Find point of 2D Line Intersection

Reading time: 40 minutes | Coding time: 5 minutes

Line Intersection co-ordinates are the solution of two corresponding lines taken into consideration in the 2-Dimensional plane. We will cover two algorithms namely:

• Elimination Method (Method 1)
• Determinant Method (Method 2)

Both methods take constant time O(1) assuming the multiplication takes O(1) time.

Flowchart

Following flowchart explains the overall process:

Pseudocode of Elimination Method :

• Step 1 : Input four coordinates of two lines.
• Step 2 : Compute both the equations in form of ax + by + c = d.
• Step 3 : Before finding the intersection point coordinate, check whether the lines are parallel or not from the values of slope of each line.
• Step 4 : To find the values of intersection point, x-coordinate and y-coordinate, eliminate x-coefficient by making it equal in units in both the equations, which would lead to get the value of y coordinate of intersection point.
• Step 5 : Similarly, to compute x-coordinate eliminate the y-coefficient from both the equations by making their coefficients equal in units which again leads to obtain the x-coordinate of intersection point.

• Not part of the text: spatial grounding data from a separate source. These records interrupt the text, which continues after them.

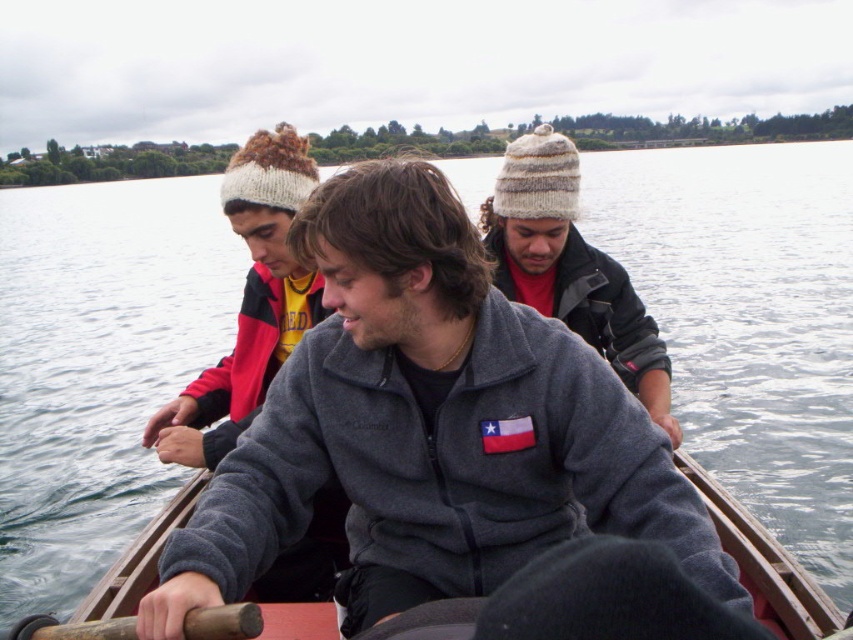 You are a photographer trying to capture a clear shot of the knitted wool beanie at upper center and the wooden canoe at center. Based on their sizes in the image, which object appears larger?

The knitted wool beanie at upper center is taller than the wooden canoe at center, so it appears larger in the image.

You are a photographer trying to capture a clear shot of both knitted wool beanie at upper left and knitted wool beanie at upper center. Which beanie should you focus on first if you want to ensure both are in frame without moving the camera?

You should focus on the knitted wool beanie at upper left first because it is taller than the knitted wool beanie at upper center, so it will occupy more space in the frame and help ensure both are visible without needing to adjust the camera position.

You are a photographer taking a picture of the group in the boat. You notice a point at coordinates (570, 266). What object is this point located on?

The point at coordinates (570, 266) is located on the knitted wool beanie at upper center. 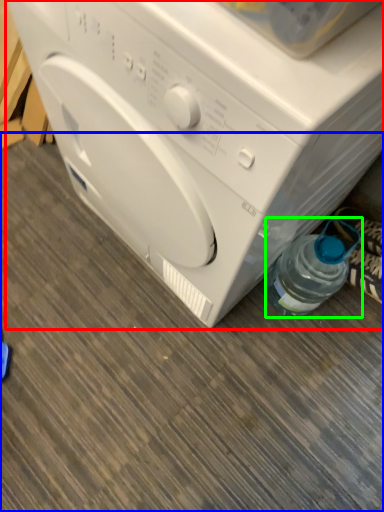 Question: Which object is positioned closest to washing machine (highlighted by a red box)? Select from surface (highlighted by a blue box) and bottle (highlighted by a green box).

Algorithm of Elimination Method

• step 1 : Accept the two end coordinates of each for two line segments
  for line-1 : (X₁, Y₁) & (X₂, Y₂)
  for line-2 : (X₃, Y₃) & (X₄, Y₄)

• step 2 : Let the equations of lines by two point form be :
  Eq-1 : a₁x + b₁y = c₁;
  Eq-2 : a₂x + b₂y = c₂;
  solving the above equation simultaneously by eliminating the x variable by making its coefficients equal by multipliying Eq-1 by a₂ and Eq-2 by a₁ and further substracting Eq-2 from Eq-1.

• step 3 : We will get following Equations,
  Eq-1.1 : a₂a₁x + a₂b₁y = a₂c₁;
  Eq-2.1 : a₁a₂x + a₁b₂y = a₁c₂;
  substracting Eq-2.1 from Eq-1.1.

• step 4 : After substracting Eq-2.1 from Eq-1.1 we get,
  the value of y-coordinate of intersection point
  y = a₁c₂ - a₂c₁ / (a₁b₂ - a₂b₁)

• step 5 : To compute the value of x-coordinate, similar above process has to be carried out.

Example solved by Elimination Method

• step 1 : following are the coordinates of two lines :

Line-1 : (1, 6) & (2, 5)
Line-2 : (1/3, 8) & (2/3, 7)

• step 2 : Form the equations

Equation of Line-1 : x + y = 7,
Equation of Line-2 : 3x + y = 9

• step 3 : Check whether Line-1 and Line-2 are parallel or not.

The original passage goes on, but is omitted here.